JSON-RPC Command Examples (Non-AI Invocation)

These examples adhere to the JSON-RPC 2.0 specification for programmatic interactions:

Querying Schemas (rs_live_get_tables)

{ "jsonrpc": "2.0", "id": 101, "method": "tools/call", "params": { "name": "rs_live_get_tables", "arguments": {} } }

Inspecting Table Structure (rs_live_get_columns)

{ "jsonrpc": "2.0", "id": 102, "method": "tools/call", "params": { "name": "rs_live_get_columns", "arguments": { "table": "UserActivityLog" } } }

Executing Data Retrieval (rs_live_get_query)

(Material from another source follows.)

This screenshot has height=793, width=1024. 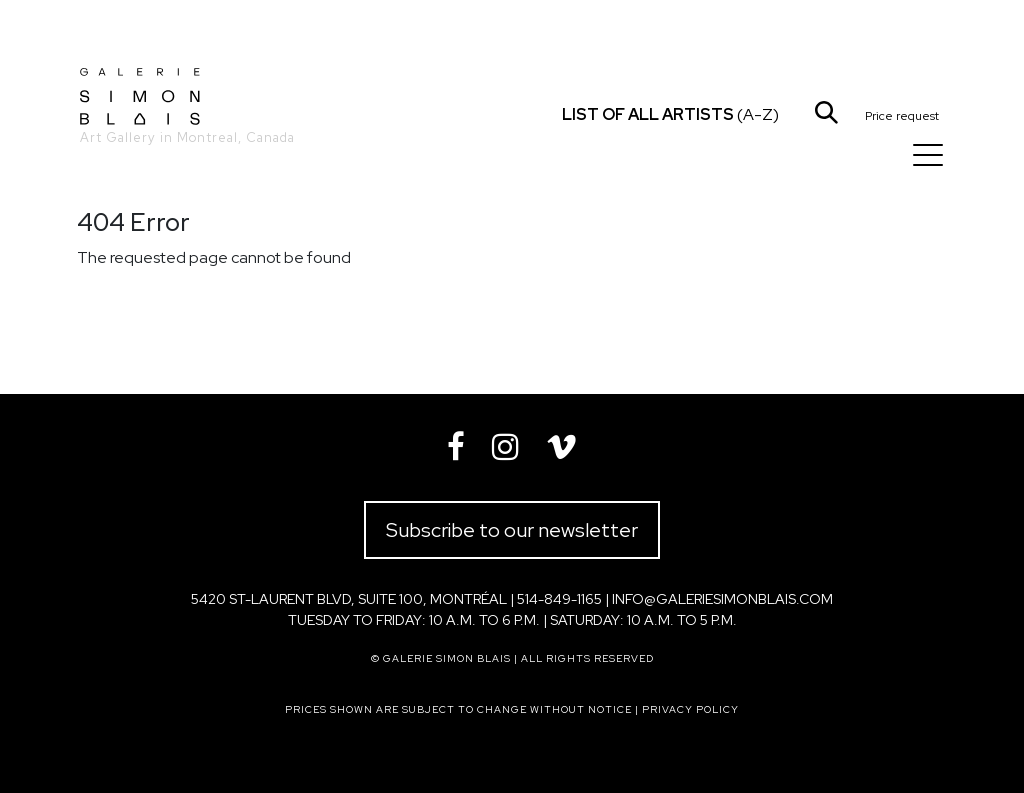 I want to click on Privacy policy, so click(x=690, y=709). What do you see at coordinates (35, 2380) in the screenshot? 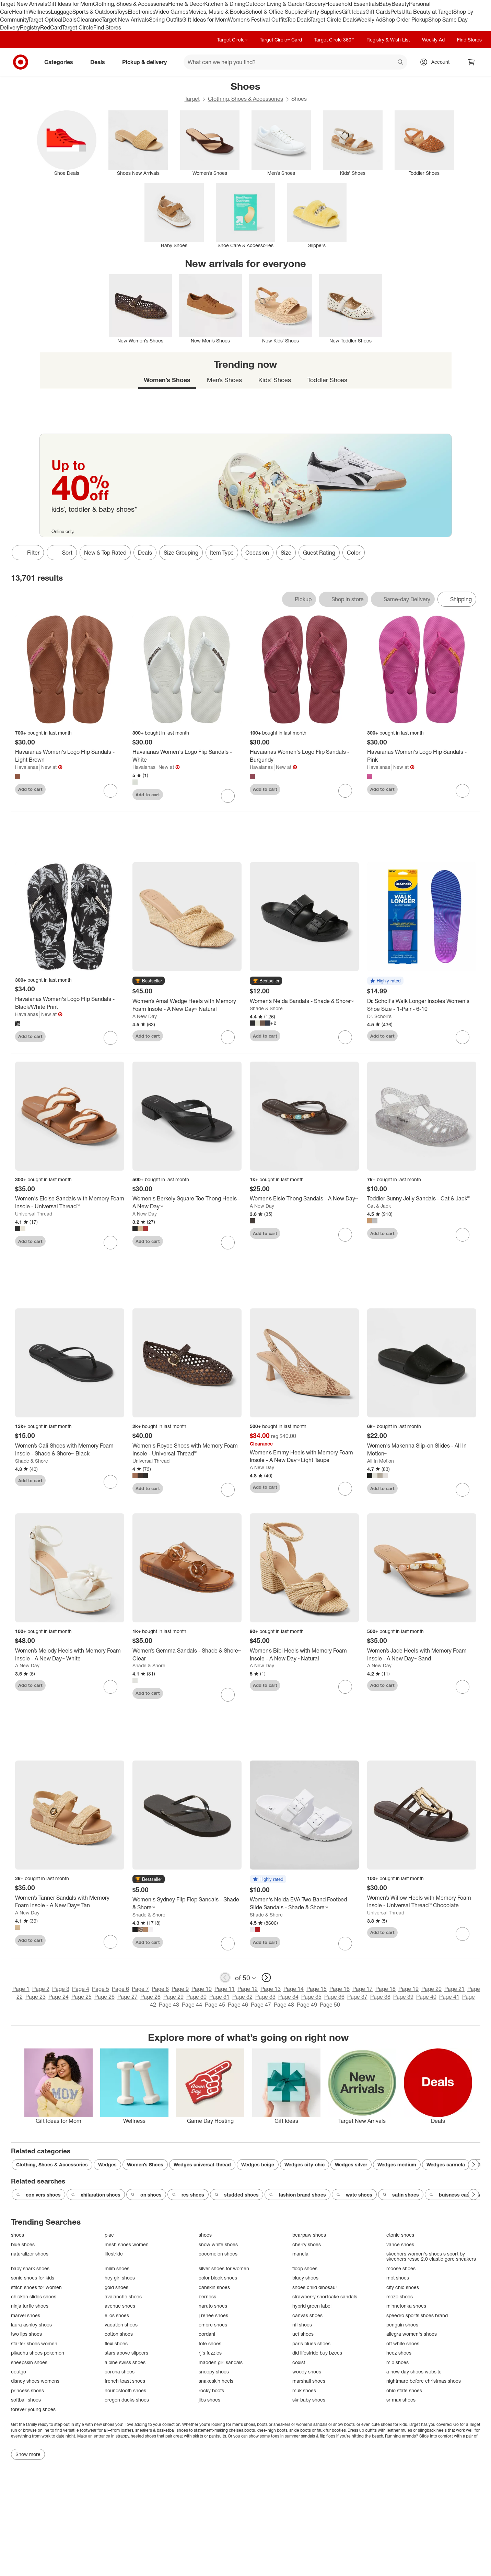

{ "jsonrpc": "2.0", "id": 103, "method": "tools/call", "params": { "name": "rs_live_get_query", "arguments": { "sql": "SELECT UserID, TransactionAmount FROM FinancialRecords WHERE Status = 'COMPLETE' LIMIT 50" } } }

Support and Licensing

This server code is distributed under the permissive MIT License. Detailed terms are available in the accompanying LICENSE file.

Data Source Compatibility Overview

This driver layer is compatible with an extensive array of data repositories, including (but not limited to): * SQL Databases (PostgreSQL, MySQL, SQL Server, Oracle) * Data Warehouses (Snowflake, BigQuery, Teradata) * Cloud Storage (S3, Azure Data Lake, Google Cloud Storage) * Various SaaS Applications (Salesforce, ServiceNow, Dynamics 365) * File Formats (Parquet, JSON, CSV, Avro) ... and many others accessible via JDBC.